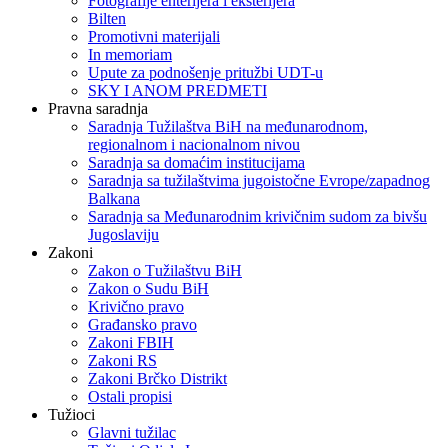
Fotografije enterijera i eksterijera
Bilten
Promotivni materijali
In memoriam
Upute za podnošenje pritužbi UDT-u
SKY I ANOM PREDMETI
Pravna saradnja
Saradnja Tužilaštva BiH na međunarodnom,
regionalnom i nacionalnom nivou
Saradnja sa domaćim institucijama
Saradnja sa tužilaštvima jugoistočne Evrope/zapadnog
Balkana
Saradnja sa Međunarodnim krivičnim sudom za bivšu
Jugoslaviju
Zakoni
Zakon o Тužilaštvu BiH
Zakon o Sudu BiH
Krivično pravo
Građansko pravo
Zakoni FBIH
Zakoni RS
Zakoni Brčko Distrikt
Ostali propisi
Tužioci
Glavni tužilac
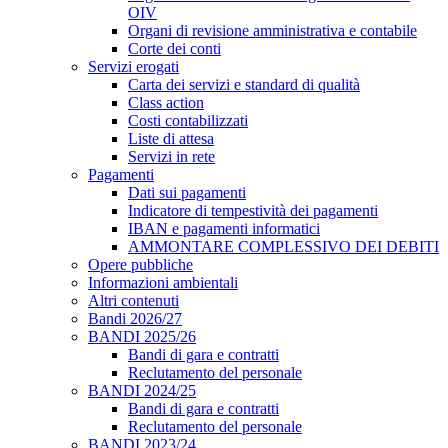
OIV
Organi di revisione amministrativa e contabile
Corte dei conti
Servizi erogati
Carta dei servizi e standard di qualità
Class action
Costi contabilizzati
Liste di attesa
Servizi in rete
Pagamenti
Dati sui pagamenti
Indicatore di tempestività dei pagamenti
IBAN e pagamenti informatici
AMMONTARE COMPLESSIVO DEI DEBITI
Opere pubbliche
Informazioni ambientali
Altri contenuti
Bandi 2026/27
BANDI 2025/26
Bandi di gara e contratti
Reclutamento del personale
BANDI 2024/25
Bandi di gara e contratti
Reclutamento del personale
BANDI 2023/24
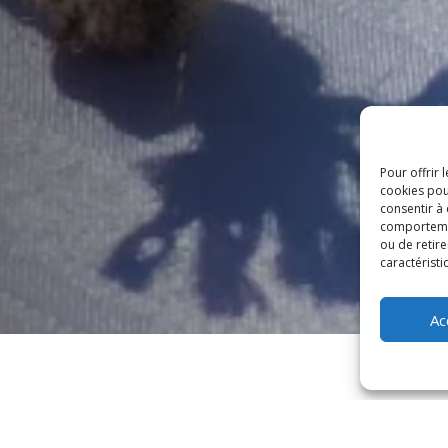
Pour offrir 
cookies pou
consentir à
comportement
ou de retire
caractéristi
Ac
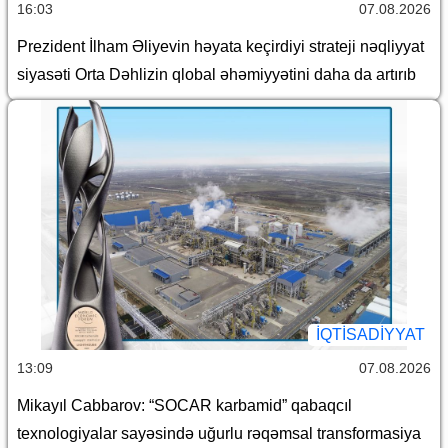
16:03
07.08.2026
Prezident İlham Əliyevin həyata keçirdiyi strateji nəqliyyat
siyasəti Orta Dəhlizin qlobal əhəmiyyətini daha da artırıb
İQTİSADİYYAT
13:09
07.08.2026
Mikayıl Cabbarov: “SOCAR karbamid” qabaqcıl
texnologiyalar sayəsində uğurlu rəqəmsal transformasiya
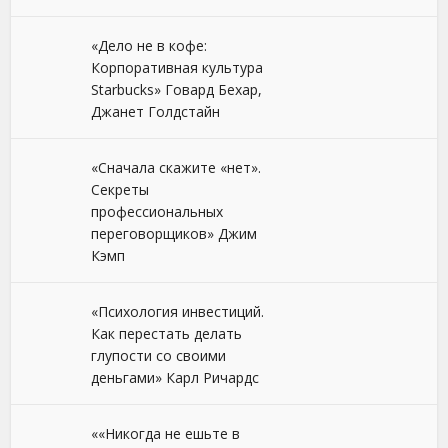
«Дело не в кофе:
Корпоративная культура
Starbucks» Говард Бехар,
Джанет Голдстайн
«Сначала скажите «нет».
Секреты
профессиональных
переговорщиков» Джим
Кэмп
«Психология инвестиций.
Как перестать делать
глупости со своими
деньгами» Карл Ричардс
««Никогда не ешьте в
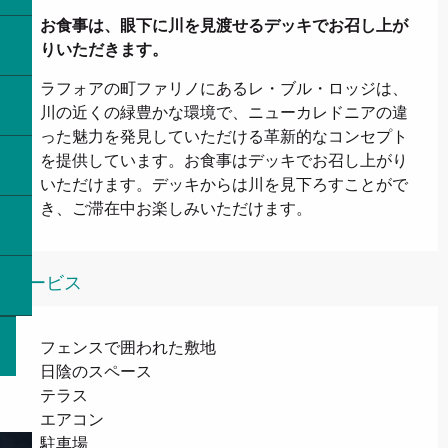
お食事は、眼下に川を見渡せるデッキでお召し上が
りいただきます。
ラフォアの町ファリノにあるレ・ブル・ロッジは、
川の近くの緑豊かな環境で、ニューカレドニアの違
った魅力を発見していただける革新的なコンセプト
を提供しています。お食事はデッキでお召し上がり
いただけます。デッキからは川を見下ろすことがで
き、ご滞在中お楽しみいただけます。
サービス
フェンスで囲われた敷地
日陰のスペース
テラス
エアコン
駐車場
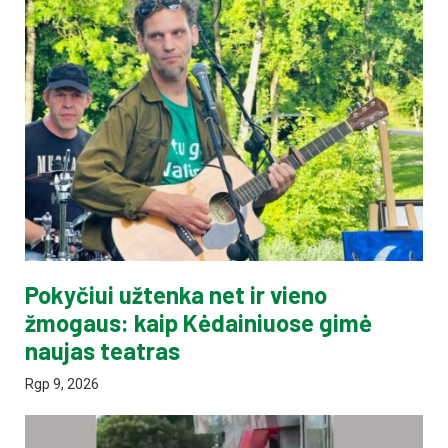
Pokyčiui užtenka net ir vieno
žmogaus: kaip Kėdainiuose gimė
naujas teatras
Rgp 9, 2026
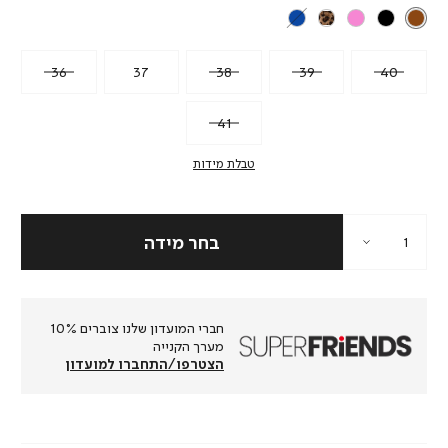
36
37
38
39
40
41
טבלת מידות
חברי המועדון שלנו צוברים 10%
מערך הקנייה
הצטרפו/התחברו למועדון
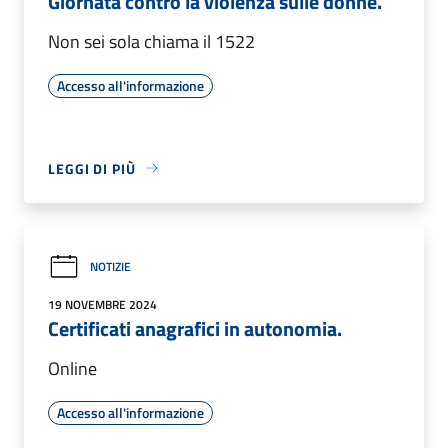
Giornata contro la violenza sulle donne.
Non sei sola chiama il 1522
Accesso all'informazione
LEGGI DI PIÙ
NOTIZIE
19 NOVEMBRE 2024
Certificati anagrafici in autonomia.
Online
Accesso all'informazione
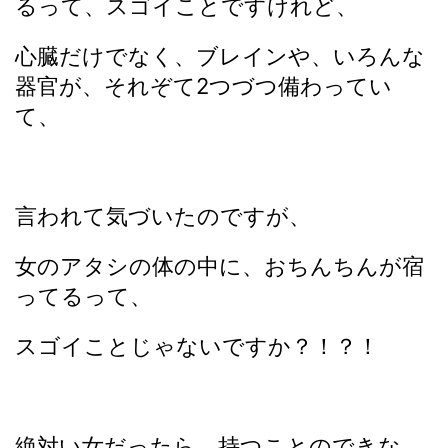
るって、スゴイことですけれど、
心臓だけでなく、ブレインや、いろんな
器官が、それぞて2つづつ備わってい
て、
言われて気づいたのですが、
女のアタシの体の中に、おちんちんが宿
ってるって、
スゴイことじゃないですか？！？！
絶対い女だったら、持つことのできな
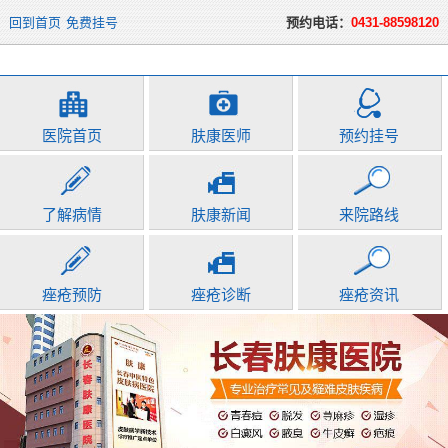
回到首页
免费挂号
预约电话：
0431-88598120
医院首页
肤康医师
预约挂号
了解病情
肤康新闻
来院路线
痤疮预防
痤疮诊断
痤疮资讯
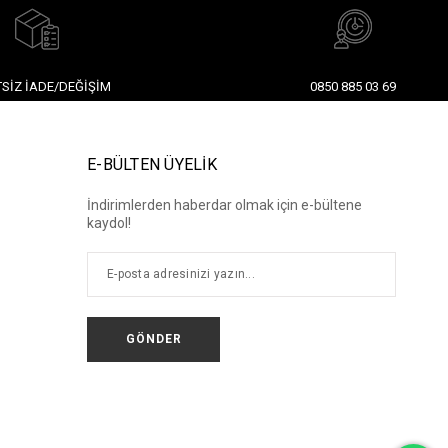
SIZ İADE/DEĞIŞIM
0850 885 03 69
E-BÜLTEN ÜYELİK
İndirimlerden haberdar olmak için e-bültene
kaydol!
GÖNDER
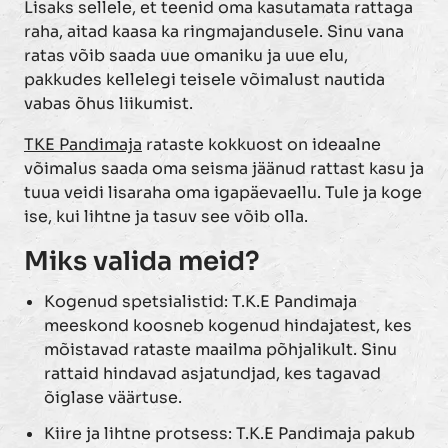
Lisaks sellele, et teenid oma kasutamata rattaga
raha, aitad kaasa ka ringmajandusele. Sinu vana
ratas võib saada uue omaniku ja uue elu,
pakkudes kellelegi teisele võimalust nautida
vabas õhus liikumist.
TKE Pandimaja
rataste kokkuost on ideaalne
võimalus saada oma seisma jäänud rattast kasu ja
tuua veidi lisaraha oma igapäevaellu. Tule ja koge
ise, kui lihtne ja tasuv see võib olla.
Miks valida meid?
Kogenud spetsialistid: T.K.E Pandimaja
meeskond koosneb kogenud hindajatest, kes
mõistavad rataste maailma põhjalikult. Sinu
rattaid hindavad asjatundjad, kes tagavad
õiglase väärtuse.
Kiire ja lihtne protsess: T.K.E Pandimaja pakub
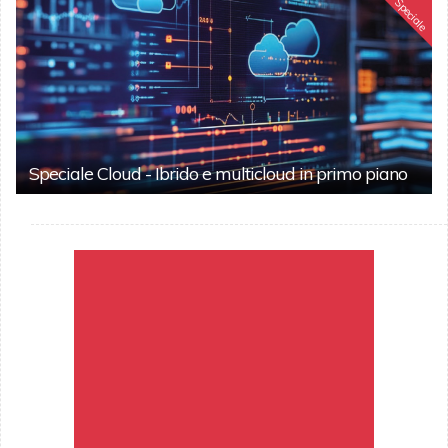
Speciale
Speciale Cloud - Ibrido e multicloud in primo piano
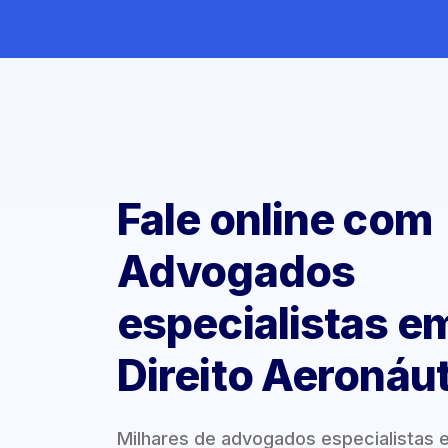
Fale online com
Advogados
especialistas e
Direito Aeronáu
Milhares de advogados especialistas e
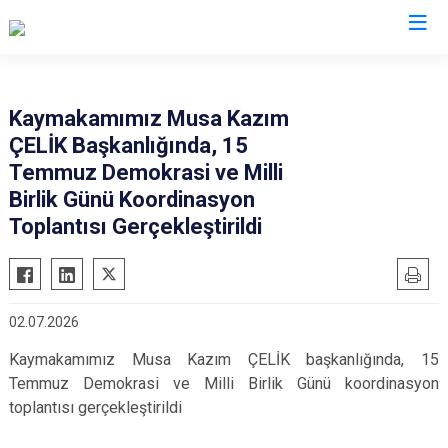
Antalya
Kaymakamımız Musa Kazım
ÇELİK Başkanlığında, 15
Akseki
Korkuteli
Temmuz Demokrasi ve Milli
Alanya
Kumluca
Birlik Günü Koordinasyon
Elmalı
Manavgat
Toplantısı Gerçekleştirildi
Finike
Serik
Gazipaşa
Aksu
Gündoğmuş
Döşemealtı
02.07.2026
İbradı
Kepez
Kaymakamımız Musa Kazım ÇELİK başkanlığında, 15
Demre
Konyaaltı
Temmuz Demokrasi ve Milli Birlik Günü koordinasyon
Kaş
Muratpaşa
toplantısı gerçekleştirildi
Kemer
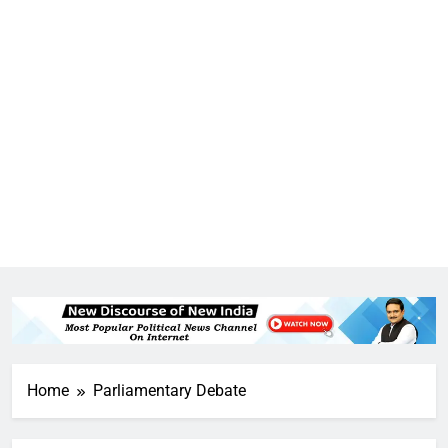
5
राम की नगरी अयोध्या में आने वाले भक्तों
Home
Parliamentary Debate
का स्वागत करेगा लक्ष्मण द्वार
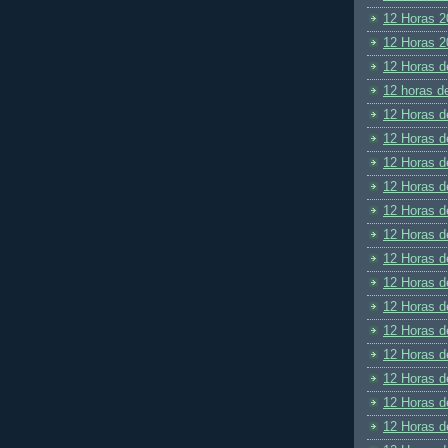
12 Horas 2
12 Horas 2
12 Horas d
12 horas d
12 Horas d
12 Horas d
12 Horas d
12 Horas d
12 Horas d
12 Horas d
12 Horas d
12 Horas d
12 Horas d
12 Horas d
12 Horas d
12 Horas d
12 Horas d
12 Horas d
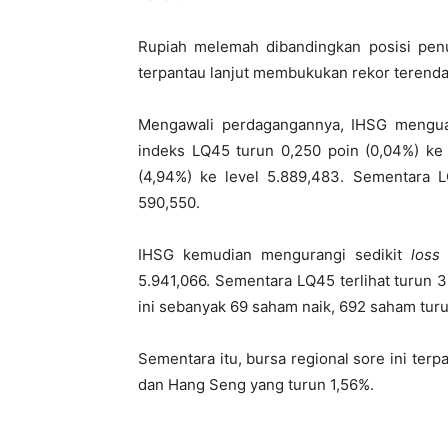
Rupiah melemah dibandingkan posisi pen
terpantau lanjut membukukan rekor terend
Mengawali perdagangannya, IHSG menguat 
indeks LQ45 turun 0,250 poin (0,04%) ke 
(4,94%) ke level 5.889,483. Sementara L
590,550.
IHSG kemudian mengurangi sedikit
loss
5.941,066. Sementara LQ45 terlihat turun 3
ini sebanyak 69 saham naik, 692 saham tur
Sementara itu, bursa regional sore ini ter
dan Hang Seng yang turun 1,56%.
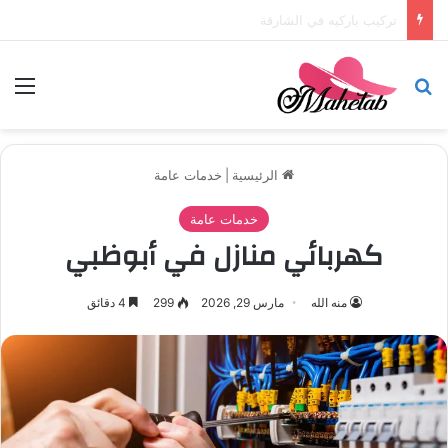
تركيب باركيه في أبوظبي
بحث عن
الق
الرئيسية
|
خدمات عامة
خدمات عامة
كهربائي منازل في أبوظبي
منه الله
مارس 29, 2026
299
4 دقائق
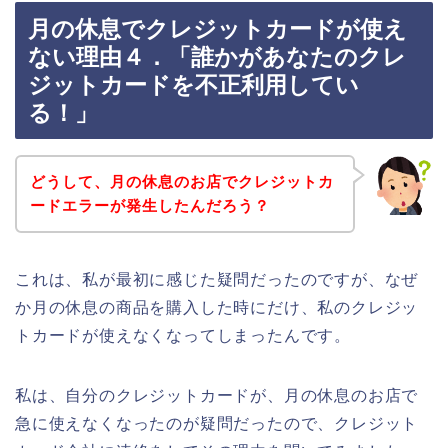
月の休息でクレジットカードが使え
ない理由４．「誰かがあなたのクレ
ジットカードを不正利用してい
る！」
どうして、月の休息のお店でクレジットカ
ードエラーが発生したんだろう？
これは、私が最初に感じた疑問だったのですが、なぜ
か月の休息の商品を購入した時にだけ、私のクレジッ
トカードが使えなくなってしまったんです。
私は、自分のクレジットカードが、月の休息のお店で
急に使えなくなったのが疑問だったので、クレジット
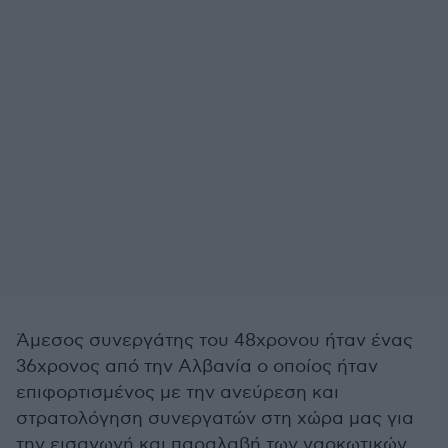
Άμεσος συνεργάτης του 48χρονου ήταν ένας
36χρονος από την Αλβανία ο οποίος ήταν
επιφορτισμένος με την ανεύρεση και
στρατολόγηση συνεργατών στη χώρα μας για
την εισαγωγή και παραλαβή των ναρκωτικών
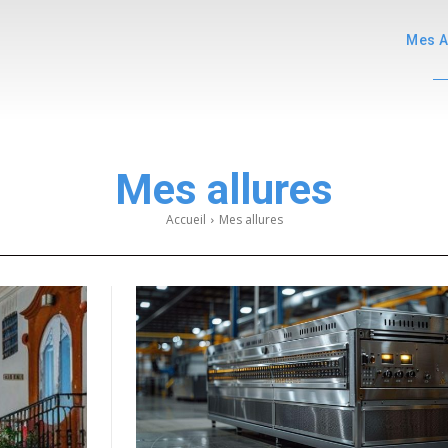
Mes A
Mes allures
Accueil
Mes allures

Description of the task
For this answer, return word for word the lines from the first line of the records through the line containing "Saradnja sa Međunarodnim". Omit the pictures.

Solution for this task
Fotografije enterijera i eksterijera
Bilten
Promotivni materijali
In memoriam
Upute za podnošenje pritužbi UDT-u
SKY I ANOM PREDMETI
Pravna saradnja
Saradnja Tužilaštva BiH na međunarodnom,
regionalnom i nacionalnom nivou
Saradnja sa domaćim institucijama
Saradnja sa tužilaštvima jugoistočne Evrope/zapadnog
Balkana
Saradnja sa Međunarodnim krivičnim sudom za bivšu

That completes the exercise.